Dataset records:
((
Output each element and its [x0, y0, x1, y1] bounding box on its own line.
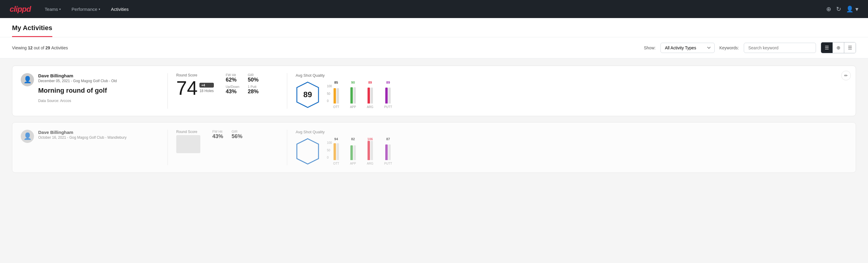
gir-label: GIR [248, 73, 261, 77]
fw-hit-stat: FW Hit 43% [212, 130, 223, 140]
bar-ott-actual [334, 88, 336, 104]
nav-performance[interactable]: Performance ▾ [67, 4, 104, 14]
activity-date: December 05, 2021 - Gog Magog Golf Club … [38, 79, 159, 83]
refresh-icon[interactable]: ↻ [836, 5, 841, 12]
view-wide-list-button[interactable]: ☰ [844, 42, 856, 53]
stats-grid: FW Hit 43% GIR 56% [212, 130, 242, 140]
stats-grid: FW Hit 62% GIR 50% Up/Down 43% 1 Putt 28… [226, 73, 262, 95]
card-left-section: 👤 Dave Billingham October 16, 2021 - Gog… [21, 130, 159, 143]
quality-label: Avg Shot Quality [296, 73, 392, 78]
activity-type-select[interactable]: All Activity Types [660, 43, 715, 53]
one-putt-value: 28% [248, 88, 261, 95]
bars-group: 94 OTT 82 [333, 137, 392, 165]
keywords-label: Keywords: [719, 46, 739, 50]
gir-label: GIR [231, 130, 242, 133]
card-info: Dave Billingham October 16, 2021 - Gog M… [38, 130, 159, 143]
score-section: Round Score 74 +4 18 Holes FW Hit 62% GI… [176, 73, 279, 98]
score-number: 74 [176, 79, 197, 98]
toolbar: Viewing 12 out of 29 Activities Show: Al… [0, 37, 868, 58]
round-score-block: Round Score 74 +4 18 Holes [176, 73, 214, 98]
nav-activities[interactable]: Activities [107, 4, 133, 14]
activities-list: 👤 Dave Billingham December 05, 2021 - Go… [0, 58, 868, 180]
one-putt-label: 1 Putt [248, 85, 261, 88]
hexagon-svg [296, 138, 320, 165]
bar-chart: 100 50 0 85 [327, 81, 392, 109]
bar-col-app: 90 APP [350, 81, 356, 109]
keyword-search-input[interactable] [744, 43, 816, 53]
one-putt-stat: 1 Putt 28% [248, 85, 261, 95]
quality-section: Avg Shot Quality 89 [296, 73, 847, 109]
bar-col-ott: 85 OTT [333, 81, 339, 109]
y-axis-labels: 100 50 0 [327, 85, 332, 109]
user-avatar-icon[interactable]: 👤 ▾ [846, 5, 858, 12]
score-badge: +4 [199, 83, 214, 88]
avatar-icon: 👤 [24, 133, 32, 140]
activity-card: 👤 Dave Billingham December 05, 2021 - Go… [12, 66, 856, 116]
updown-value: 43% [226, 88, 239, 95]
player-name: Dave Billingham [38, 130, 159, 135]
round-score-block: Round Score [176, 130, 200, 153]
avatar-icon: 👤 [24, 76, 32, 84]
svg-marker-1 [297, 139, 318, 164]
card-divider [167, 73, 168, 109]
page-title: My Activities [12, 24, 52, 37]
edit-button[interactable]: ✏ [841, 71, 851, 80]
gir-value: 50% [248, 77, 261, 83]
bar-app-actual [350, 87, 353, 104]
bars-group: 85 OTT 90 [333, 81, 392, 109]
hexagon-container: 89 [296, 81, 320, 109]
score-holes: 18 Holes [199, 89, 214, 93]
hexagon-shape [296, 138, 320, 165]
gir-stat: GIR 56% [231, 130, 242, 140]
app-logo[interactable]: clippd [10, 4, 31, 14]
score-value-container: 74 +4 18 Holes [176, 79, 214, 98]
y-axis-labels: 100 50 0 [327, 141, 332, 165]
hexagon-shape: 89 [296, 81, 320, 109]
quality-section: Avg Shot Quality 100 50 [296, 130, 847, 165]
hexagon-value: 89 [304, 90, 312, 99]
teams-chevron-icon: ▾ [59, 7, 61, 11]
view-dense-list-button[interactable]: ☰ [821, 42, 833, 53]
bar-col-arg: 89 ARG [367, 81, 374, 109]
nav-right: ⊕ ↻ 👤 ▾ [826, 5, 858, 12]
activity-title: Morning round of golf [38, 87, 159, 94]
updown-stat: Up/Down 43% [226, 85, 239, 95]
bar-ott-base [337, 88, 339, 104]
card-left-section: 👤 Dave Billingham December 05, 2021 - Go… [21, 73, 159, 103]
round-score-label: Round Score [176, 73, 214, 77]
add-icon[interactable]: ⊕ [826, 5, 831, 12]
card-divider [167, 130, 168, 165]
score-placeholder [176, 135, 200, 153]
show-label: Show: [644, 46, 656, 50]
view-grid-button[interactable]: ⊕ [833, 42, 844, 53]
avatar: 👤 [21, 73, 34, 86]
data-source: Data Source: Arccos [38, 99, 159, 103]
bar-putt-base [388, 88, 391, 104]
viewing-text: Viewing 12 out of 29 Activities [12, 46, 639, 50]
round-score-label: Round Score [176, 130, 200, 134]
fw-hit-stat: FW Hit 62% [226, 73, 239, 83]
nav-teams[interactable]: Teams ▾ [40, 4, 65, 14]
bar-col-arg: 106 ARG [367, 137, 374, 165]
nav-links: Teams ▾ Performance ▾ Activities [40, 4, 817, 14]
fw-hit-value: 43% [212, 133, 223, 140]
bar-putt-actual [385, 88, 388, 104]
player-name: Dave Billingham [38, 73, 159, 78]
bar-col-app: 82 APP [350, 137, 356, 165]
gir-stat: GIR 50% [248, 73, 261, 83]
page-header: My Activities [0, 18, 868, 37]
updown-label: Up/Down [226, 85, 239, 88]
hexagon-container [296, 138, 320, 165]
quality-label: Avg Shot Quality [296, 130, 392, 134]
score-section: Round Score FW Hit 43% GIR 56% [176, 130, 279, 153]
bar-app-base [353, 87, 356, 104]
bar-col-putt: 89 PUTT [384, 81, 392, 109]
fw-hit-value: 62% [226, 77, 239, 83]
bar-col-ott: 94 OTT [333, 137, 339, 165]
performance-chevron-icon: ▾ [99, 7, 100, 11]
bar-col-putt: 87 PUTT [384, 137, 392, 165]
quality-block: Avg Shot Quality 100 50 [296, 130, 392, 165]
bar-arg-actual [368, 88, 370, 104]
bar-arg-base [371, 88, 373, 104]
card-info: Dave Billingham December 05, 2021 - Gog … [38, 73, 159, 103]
))
[ABOUT THIS EXERCISE]: All of the data above needs to be retyped exactly, with the pictures removed.

[EXPECTED ANSWER]:
Output each element and its [x0, y0, x1, y1] bounding box on its own line.
gir-label: GIR [248, 73, 261, 77]
fw-hit-stat: FW Hit 43% [212, 130, 223, 140]
bar-ott-actual [334, 88, 336, 104]
nav-performance[interactable]: Performance ▾ [67, 4, 104, 14]
activity-date: December 05, 2021 - Gog Magog Golf Club … [38, 79, 159, 83]
refresh-icon[interactable]: ↻ [836, 5, 841, 12]
view-wide-list-button[interactable]: ☰ [844, 42, 856, 53]
stats-grid: FW Hit 43% GIR 56% [212, 130, 242, 140]
stats-grid: FW Hit 62% GIR 50% Up/Down 43% 1 Putt 28… [226, 73, 262, 95]
card-left-section: 👤 Dave Billingham October 16, 2021 - Gog… [21, 130, 159, 143]
quality-label: Avg Shot Quality [296, 73, 392, 78]
activity-type-select[interactable]: All Activity Types [660, 43, 715, 53]
one-putt-value: 28% [248, 88, 261, 95]
bars-group: 94 OTT 82 [333, 137, 392, 165]
keywords-label: Keywords: [719, 46, 739, 50]
gir-label: GIR [231, 130, 242, 133]
card-info: Dave Billingham October 16, 2021 - Gog M… [38, 130, 159, 143]
score-section: Round Score 74 +4 18 Holes FW Hit 62% GI… [176, 73, 279, 98]
score-number: 74 [176, 79, 197, 98]
toolbar: Viewing 12 out of 29 Activities Show: Al… [0, 37, 868, 58]
round-score-block: Round Score 74 +4 18 Holes [176, 73, 214, 98]
nav-activities[interactable]: Activities [107, 4, 133, 14]
activities-list: 👤 Dave Billingham December 05, 2021 - Go… [0, 58, 868, 180]
one-putt-label: 1 Putt [248, 85, 261, 88]
hexagon-svg [296, 138, 320, 165]
bar-chart: 100 50 0 85 [327, 81, 392, 109]
bar-col-app: 90 APP [350, 81, 356, 109]
keyword-search-input[interactable] [744, 43, 816, 53]
one-putt-stat: 1 Putt 28% [248, 85, 261, 95]
quality-section: Avg Shot Quality 89 [296, 73, 847, 109]
bar-col-ott: 85 OTT [333, 81, 339, 109]
y-axis-labels: 100 50 0 [327, 85, 332, 109]
user-avatar-icon[interactable]: 👤 ▾ [846, 5, 858, 12]
score-badge: +4 [199, 83, 214, 88]
avatar-icon: 👤 [24, 133, 32, 140]
activity-card: 👤 Dave Billingham December 05, 2021 - Go… [12, 66, 856, 116]
updown-value: 43% [226, 88, 239, 95]
player-name: Dave Billingham [38, 130, 159, 135]
round-score-block: Round Score [176, 130, 200, 153]
avatar-icon: 👤 [24, 76, 32, 84]
svg-marker-1 [297, 139, 318, 164]
card-divider [167, 73, 168, 109]
page-title: My Activities [12, 24, 52, 37]
edit-button[interactable]: ✏ [841, 71, 851, 80]
gir-value: 50% [248, 77, 261, 83]
bar-app-actual [350, 87, 353, 104]
bars-group: 85 OTT 90 [333, 81, 392, 109]
hexagon-container: 89 [296, 81, 320, 109]
score-holes: 18 Holes [199, 89, 214, 93]
hexagon-shape [296, 138, 320, 165]
gir-stat: GIR 56% [231, 130, 242, 140]
app-logo[interactable]: clippd [10, 4, 31, 14]
score-value-container: 74 +4 18 Holes [176, 79, 214, 98]
y-axis-labels: 100 50 0 [327, 141, 332, 165]
hexagon-shape: 89 [296, 81, 320, 109]
quality-section: Avg Shot Quality 100 50 [296, 130, 847, 165]
hexagon-value: 89 [304, 90, 312, 99]
teams-chevron-icon: ▾ [59, 7, 61, 11]
view-dense-list-button[interactable]: ☰ [821, 42, 833, 53]
bar-col-arg: 89 ARG [367, 81, 374, 109]
nav-right: ⊕ ↻ 👤 ▾ [826, 5, 858, 12]
activity-title: Morning round of golf [38, 87, 159, 94]
updown-stat: Up/Down 43% [226, 85, 239, 95]
bar-ott-base [337, 88, 339, 104]
card-left-section: 👤 Dave Billingham December 05, 2021 - Go… [21, 73, 159, 103]
round-score-label: Round Score [176, 73, 214, 77]
add-icon[interactable]: ⊕ [826, 5, 831, 12]
card-divider [167, 130, 168, 165]
score-placeholder [176, 135, 200, 153]
show-label: Show: [644, 46, 656, 50]
view-grid-button[interactable]: ⊕ [833, 42, 844, 53]
avatar: 👤 [21, 73, 34, 86]
data-source: Data Source: Arccos [38, 99, 159, 103]
bar-putt-base [388, 88, 391, 104]
viewing-text: Viewing 12 out of 29 Activities [12, 46, 639, 50]
round-score-label: Round Score [176, 130, 200, 134]
fw-hit-stat: FW Hit 62% [226, 73, 239, 83]
nav-teams[interactable]: Teams ▾ [40, 4, 65, 14]
bar-col-arg: 106 ARG [367, 137, 374, 165]
nav-links: Teams ▾ Performance ▾ Activities [40, 4, 817, 14]
fw-hit-value: 43% [212, 133, 223, 140]
bar-putt-actual [385, 88, 388, 104]
player-name: Dave Billingham [38, 73, 159, 78]
bar-col-app: 82 APP [350, 137, 356, 165]
gir-stat: GIR 50% [248, 73, 261, 83]
page-header: My Activities [0, 18, 868, 37]
updown-label: Up/Down [226, 85, 239, 88]
hexagon-container [296, 138, 320, 165]
quality-label: Avg Shot Quality [296, 130, 392, 134]
score-section: Round Score FW Hit 43% GIR 56% [176, 130, 279, 153]
bar-app-base [353, 87, 356, 104]
bar-col-putt: 89 PUTT [384, 81, 392, 109]
fw-hit-value: 62% [226, 77, 239, 83]
bar-col-ott: 94 OTT [333, 137, 339, 165]
performance-chevron-icon: ▾ [99, 7, 100, 11]
bar-col-putt: 87 PUTT [384, 137, 392, 165]
quality-block: Avg Shot Quality 100 50 [296, 130, 392, 165]
bar-arg-actual [368, 88, 370, 104]
bar-arg-base [371, 88, 373, 104]
card-info: Dave Billingham December 05, 2021 - Gog … [38, 73, 159, 103]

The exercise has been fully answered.